RAM Is Just a Very Long Array
Start with the simplest possible model. Your phone has, say, 8GB of RAM. Physically, that's 8 billion bytes of storage. Every byte has an address — a number from 0 to 8,589,934,591. Think of it as an enormous array:
Address Value
──────────────
0 0x4A
1 0x00
2 0xFF
...
8589934591 0x12When code runs, it reads and writes values to specific addresses. A pointer — a variable that "points to" something — is just a number: the address of the thing it points to. Pointer<Uint8> in Dart FFI isn't magic. It's an integer that says "the byte you want is at address 140,734,789,632."
That's the whole model. Everything else is built on top of this.
Virtual Memory: Every Process Gets Its Own Illusion
There's one problem with the "enormous array" model: multiple apps run simultaneously. If App A stores data at address 1,000,000 and App B also stores data at address 1,000,000, they'd overwrite each other.
The operating system solves this with virtual memory. Every process — every app — gets its own private virtual address space. On a 64-bit device, that's a range from 0 to 2^64 (about 18 quintillion addresses). The process believes it owns all of that space. In reality, the OS maps the addresses it actually uses to physical RAM, transparently.
App A's view: App B's view:
Virtual 0x1000 → Physical 0x8400 Virtual 0x1000 → Physical 0x2C00
Virtual 0x2000 → Physical 0xA100 Virtual 0x2000 → Physical 0x5000App A's pointer value 0x1000 and App B's pointer value 0x1000 look the same as integers, but they point to completely different physical memory. This is why pointers from one process mean nothing in another — the address is private to the virtual address space of the process that created it.
The OS manages this translation using a structure called a page table. Memory is divided into 4KB chunks called pages. The page table maps virtual pages to physical pages. When you allocate memory, the OS finds free physical pages and maps them into your virtual address space. When you free memory, those mappings are removed.
This is also where memory limits come from. An app hitting 800MB of memory means it has 800MB worth of physical pages mapped into its virtual address space. The OS watches this, and when it gets too high, it takes action — differently on Android and iOS, as we'll get to.
The Regions of Your App's Memory
Within a process's virtual address space, memory is organized into distinct regions. Each region has a different purpose, different permissions, and different lifetime rules.
Here's a simplified map of what's in memory when a Flutter app runs:
High addresses
┌─────────────────────────────┐
│ Kernel space │ ← OS only, your code can't touch this
├─────────────────────────────┤
│ Stack(s) │ ← function frames, local variables
├─────────────────────────────┤
│ │
│ Memory-mapped region │ ← shared libraries (.so/.dylib),
│ (mmap) │ mmap'd files, image assets
│ │
├─────────────────────────────┤
│ │
│ Heap │ ← dynamically allocated memory
│ (grows upward ↑) │ (malloc, calloc, Dart GC heap)
│ │
├─────────────────────────────┤
│ BSS segment │ ← uninitialized global/static variables
├─────────────────────────────┤
│ Data segment │ ← initialized global/static variables
├─────────────────────────────┤
│ Text/Code segment │ ← your compiled machine code (read-only)

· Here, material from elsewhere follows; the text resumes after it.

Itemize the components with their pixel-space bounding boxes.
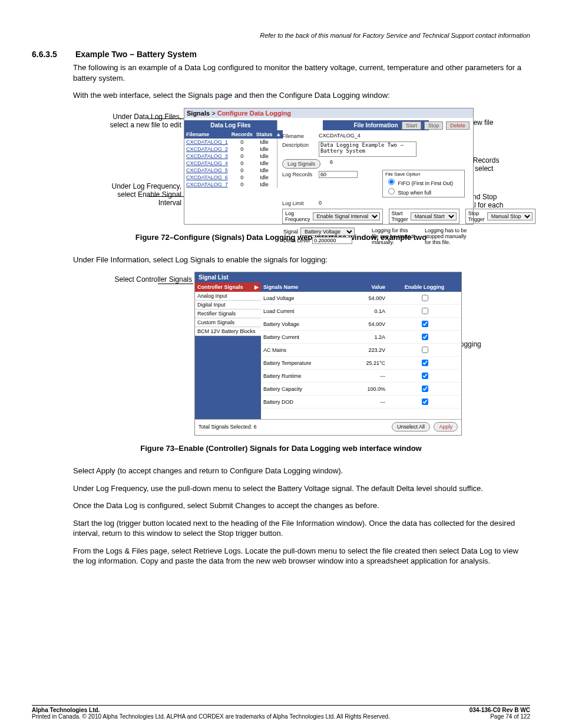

└─────────────────────────────┘
Low addressesLet's walk through each one.
The Code Segment: Your App's Instructions
The bottom of the address space holds your compiled code. On iOS, Flutter.framework and your app's compiled Dart code (AOT-compiled to machine code). On Android, libflutter.so and libapp.so. These files are loaded into the code segment when the app starts.
The code segment is read-only and executable. The CPU reads instructions from here. If code attempts to write to this region — which would mean modifying running code — the OS throws a segfault and kills the process. This is a security feature.
For Flutter specifically: the Dart code you wrote is in libapp.so on Android, and compiled into the app binary on iOS. When add(3, 4) runs, the CPU is literally executing machine code at some address in this segment. When you profile and see "time spent in X function," you're seeing time spent executing code at specific addresses in this region.
The Stack: Fast, Automatic, Finite
Every thread in your process has its own stack. The stack is where function call state lives.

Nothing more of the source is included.